* Requirement: If an entry holds a picture, leave the picture out and copy the rest of the listing exactly.

* Dataset:
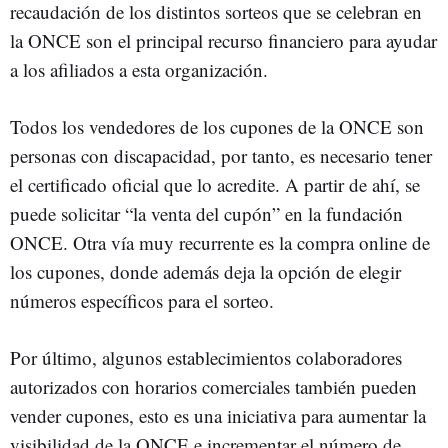
recaudación de los distintos sorteos que se celebran en
la ONCE son el principal recurso financiero para ayudar
a los afiliados a esta organización.
Todos los vendedores de los cupones de la ONCE son
personas con discapacidad, por tanto, es necesario tener
el certificado oficial que lo acredite. A partir de ahí, se
puede solicitar “la venta del cupón” en la fundación
ONCE. Otra vía muy recurrente es la compra online de
los cupones, donde además deja la opción de elegir
números específicos para el sorteo.
Por último, algunos establecimientos colaboradores
autorizados con horarios comerciales también pueden
vender cupones, esto es una iniciativa para aumentar la
visibilidad de la ONCE e incrementar el número de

* Output for this exercise:
recaudación de los distintos sorteos que se celebran en
la ONCE son el principal recurso financiero para ayudar
a los afiliados a esta organización.
Todos los vendedores de los cupones de la ONCE son
personas con discapacidad, por tanto, es necesario tener
el certificado oficial que lo acredite. A partir de ahí, se
puede solicitar “la venta del cupón” en la fundación
ONCE. Otra vía muy recurrente es la compra online de
los cupones, donde además deja la opción de elegir
números específicos para el sorteo.
Por último, algunos establecimientos colaboradores
autorizados con horarios comerciales también pueden
vender cupones, esto es una iniciativa para aumentar la
visibilidad de la ONCE e incrementar el número de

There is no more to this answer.